History of Criminal Justice - The Invention of "police"

The Invention of "police"

In Western culture, the contemporary concept of a police paid by the government was developed by French legal scholars and practitioners in the 17th century and early 18th century, notably with Nicolas Delamare's Traité de la Police ("Treatise of the Police", published between 1705 and 1738). The German Polizeiwissenschaft (Science of Police) was also an important theoretical formulation of police.

The first police force in the modern sense was created by the government of King Louis XIV in 1667 to police the city of Paris, then the largest city of Europe and considered the most dangerous European city. The royal edict, registered by the Parlement of Paris on March 15, 1667 created the office of lieutenant général de police ("lieutenant general of police"), who was to be the head of the new Paris police force, and defined police as the task of "ensuring the peace and quiet of the public and of private individuals, purging the city of what may cause disturbances, procuring abundance, and having each and everyone live according to their station and their duties". This office was held by Gabriel Nicolas de la Reynie, who had 44 commissaires de police (police commissioners) under his authority. In 1709, these commissioners were assisted by inspecteurs de police (police inspectors). The city of Paris was divided into 16 districts policed by the 44 commissaires de police, each assigned to a particular district and assisted in their districts by clerks and a growing bureaucracy. The scheme of the Paris police force was extended to the rest of France by a royal edict of October 1699, resulting in the creation of lieutenants general of police in all large French cities or towns.

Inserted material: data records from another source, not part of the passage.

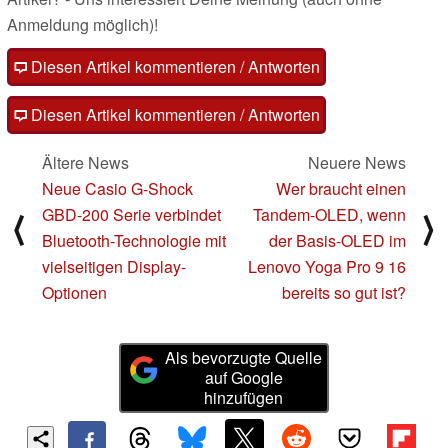
Anmeldung möglich)!
Diesen Artikel kommentieren / Antworten
Diesen Artikel kommentieren / Antworten
Ältere News
Neuere News
Neue Casio G-Shock
Wer braucht einen
GBD-200 Serie verbindet
Tandem-OLED, wenn
⟨
⟩
Bluetooth-Technologie mit
der Basis-OLED im
vielseitigen Display-
Lenovo Yoga Pro 9 16
Optionen
bereits so gut ist?
Als bevorzugte Quelle
auf Google
hinzufügen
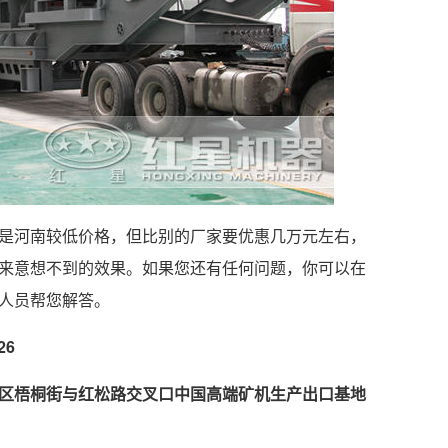
是河南较低价格，但比别的厂家要优惠几万元左右，
来意想不到的效果。如果您还有任何问题，你可以在
人员帮您解答。
26
区梧桐街与红松路交叉口中国高端矿机生产出口基地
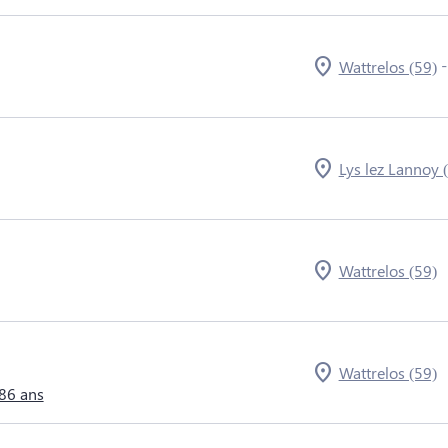
Wattrelos (59)
Lys lez Lannoy 
Wattrelos (59)
Wattrelos (59)
86 ans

However, this early conceptualization of police was quite different from today's police forces, exclusively in charge of maintaining order and arresting criminals. As conceptualized by the Polizeiwissenschaft, the police had an economical and social duty ("procuring abundance"). It was in charge of demographics concerns and of empowering the population, which was considered by the mercantilist theory to be the main strength of the state. Thus, its functions largely overreached simple law enforcement activities, and included public health concerns, urban planning (which was important because of the miasma theory of disease; thus, cemeteries were moved out of town, etc.), surveillance of prices, etc.

Development of modern police was contemporary to the formation of the state, later defined by sociologist Max Weber as detaining "the monopoly on the legitimate use of physical force", primarily exerced by the police and the military. Despite its differences, this definition was not completely alien to the Marxist definition of the state as a "repressive apparatus" guarding the bourgeoisie's interests.